Sana Göre Haber

Kartalkaya Yangını Davasında Yürek Yakan İfadeler: ‘Evlatlarımız Uykularında Katledildi’

Bolu’daki Kartalkaya Kayak Merkezi’nde bulunan Grand Kartal Otel’de 21 Ocak sabahı meydana gelen ve 78 kişinin yaşamını yitirdiği, 133 kişinin ise yaralandığı yangın faciasına ilişkin davanın altıncı celsesi görüldü. Otel sahibi ve belediye yetkililerinin de aralarında bulunduğu 19’u tutuklu toplam 32 sanığın hakim karşısına çıktığı davanın 5. günü, tutuksuz sanık itfaiye eri İrfan Acar ve Bolu Belediyesi Başkan Yardımcısı Sedat Gülener’in savunmalarıyla tamamlanmıştı.

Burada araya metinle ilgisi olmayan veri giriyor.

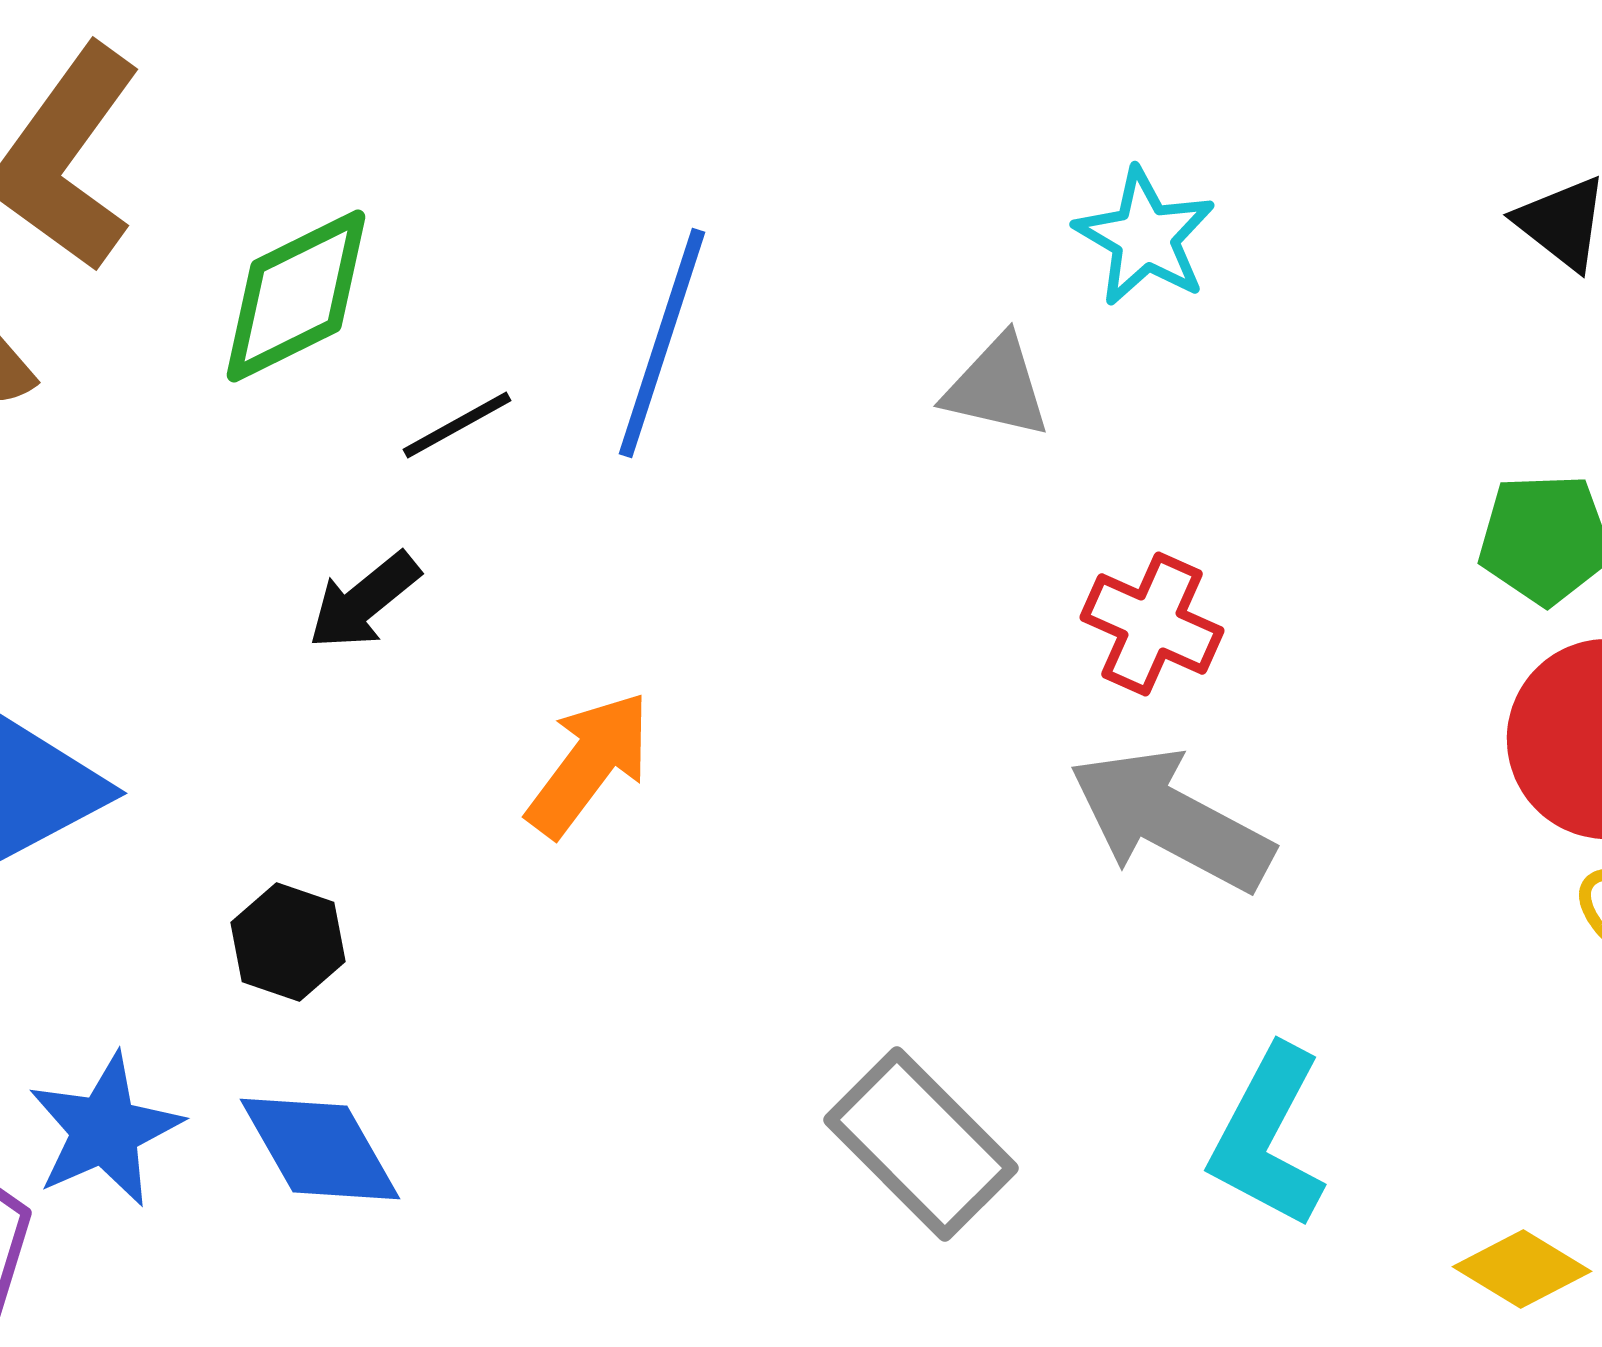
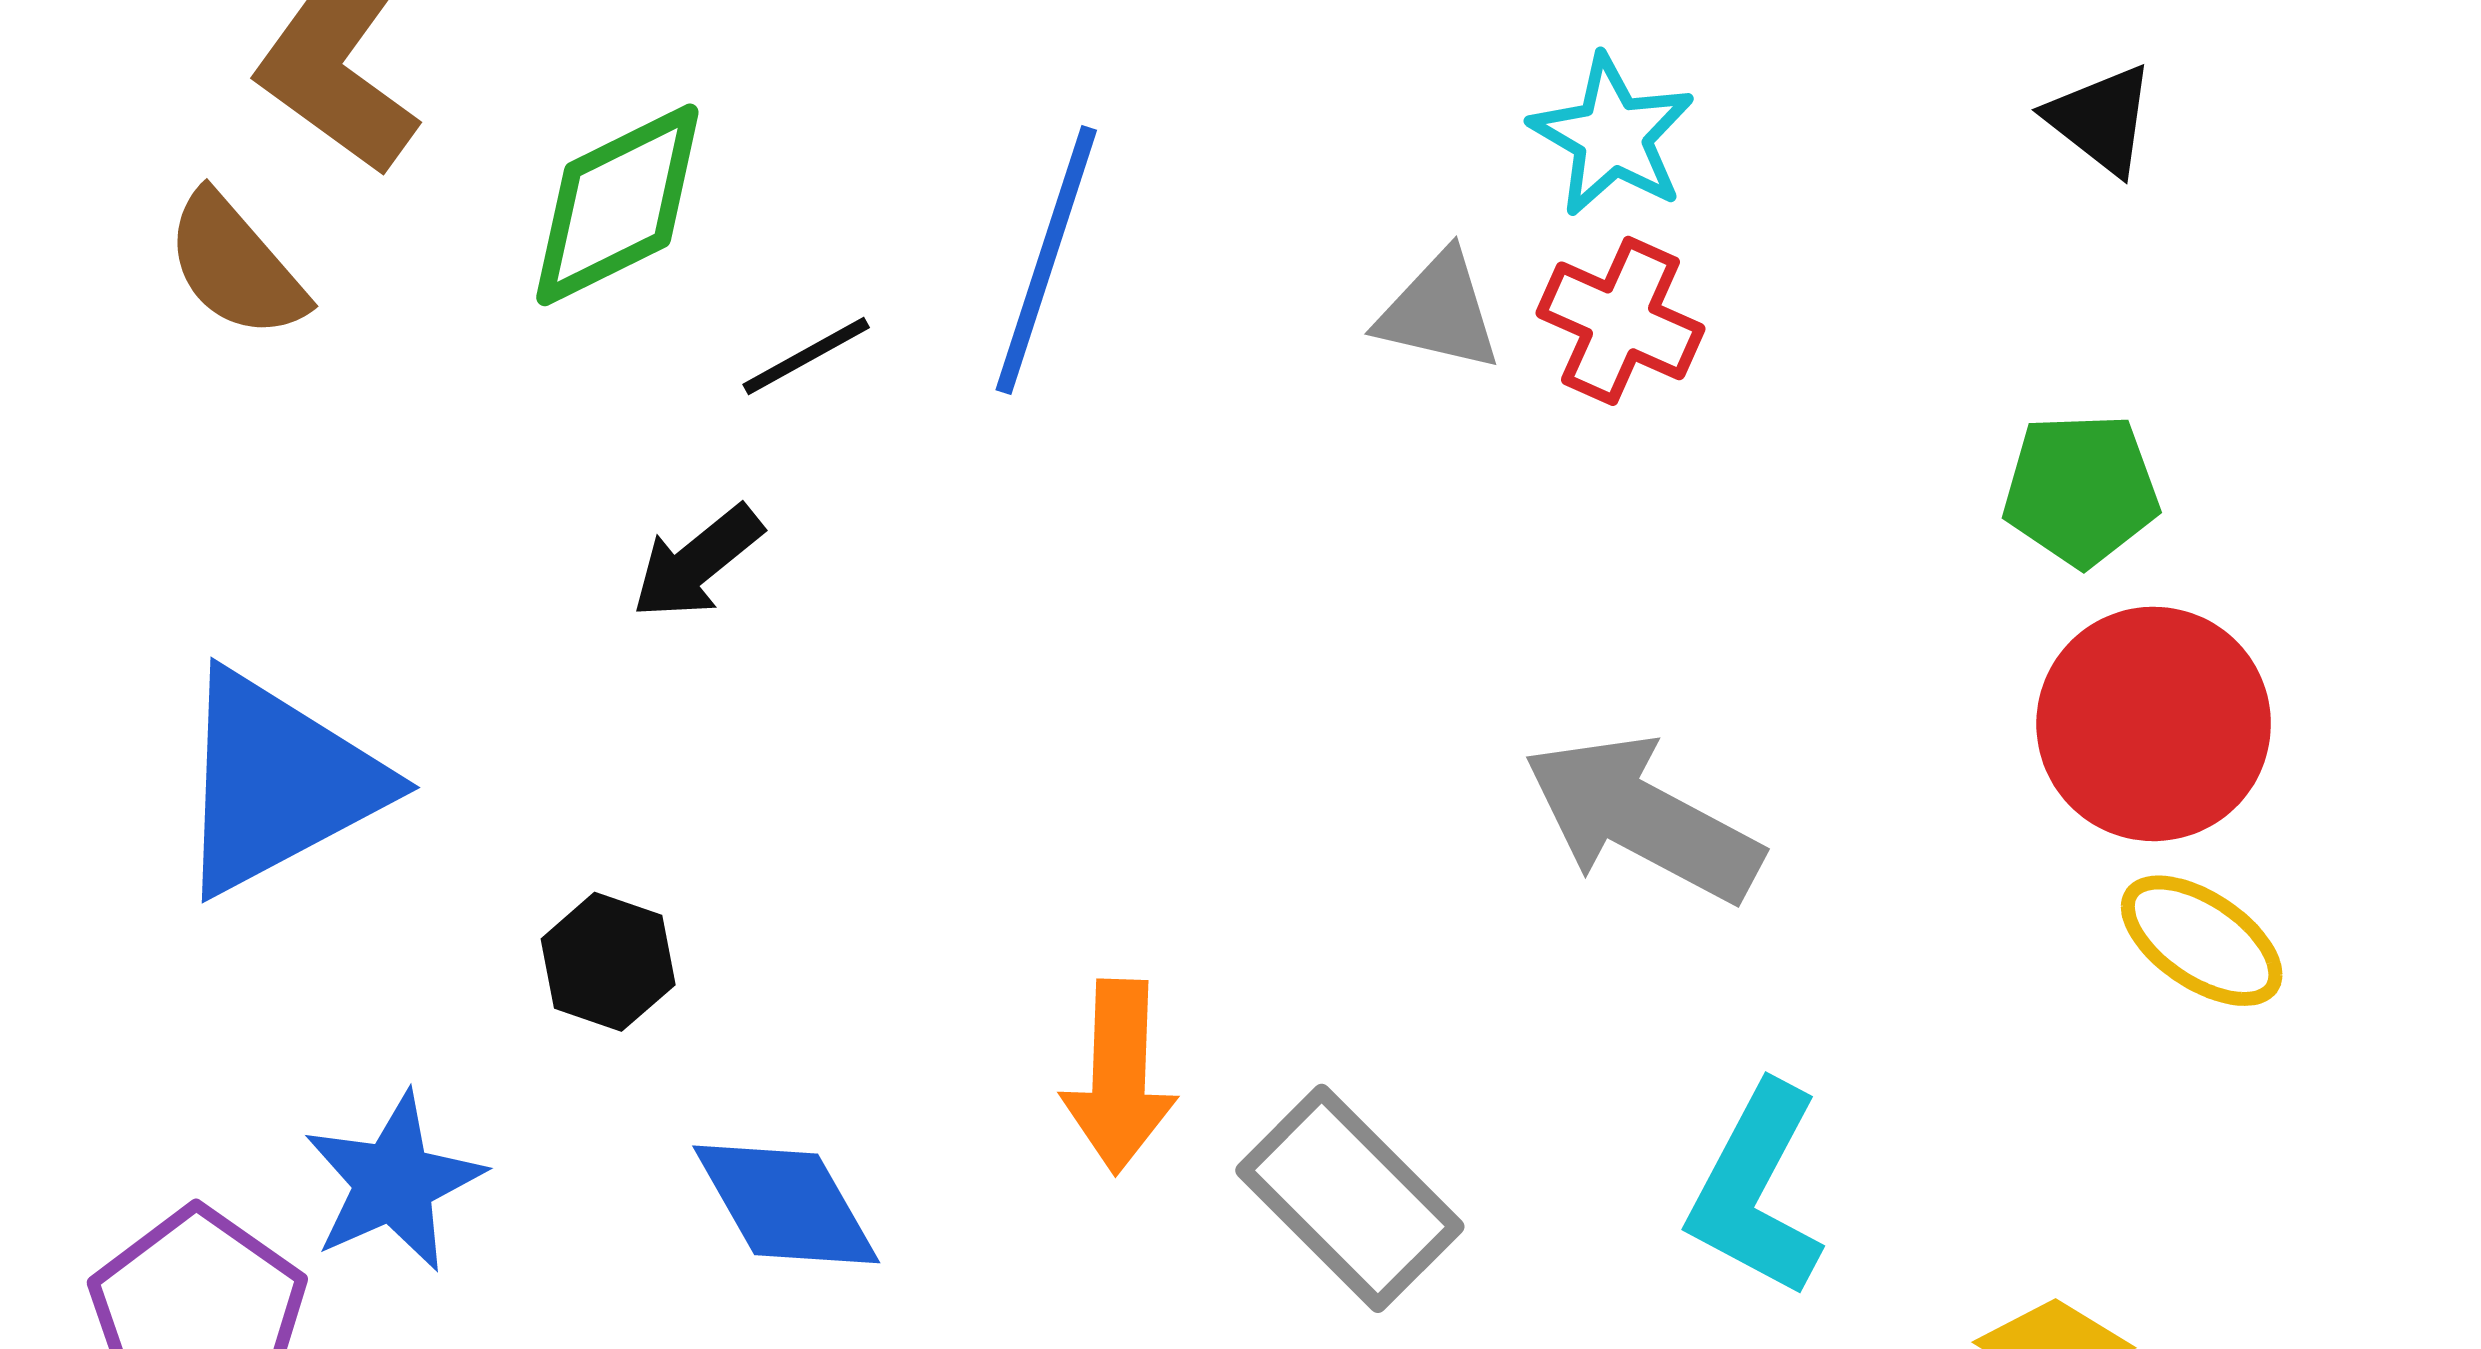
red cross: (1152, 624) -> (1620, 321), moved
orange arrow: (589, 764) -> (1119, 1077), moved, turned 145
blue diamond: (320, 1149) -> (786, 1204), moved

**OĞLUNU YANGINDA YİTİREN DANIŞTAY DAİRE BAŞKANI MÜŞTEKİ SIFATIYLA KONUŞTU**

Duruşmanın 6. günü, saat 10.30’da sıkı güvenlik tedbirleri altında başladı. Sanık, mağdur ve müşteki yakınları ile avukatlar, polis tarafından oluşturulan kontrol noktasından geçirilerek duruşma salonuna alındı. Mahkeme başkanı, müştekilerin beyanlarını alfabetik sıraya göre dinlemeye başladı.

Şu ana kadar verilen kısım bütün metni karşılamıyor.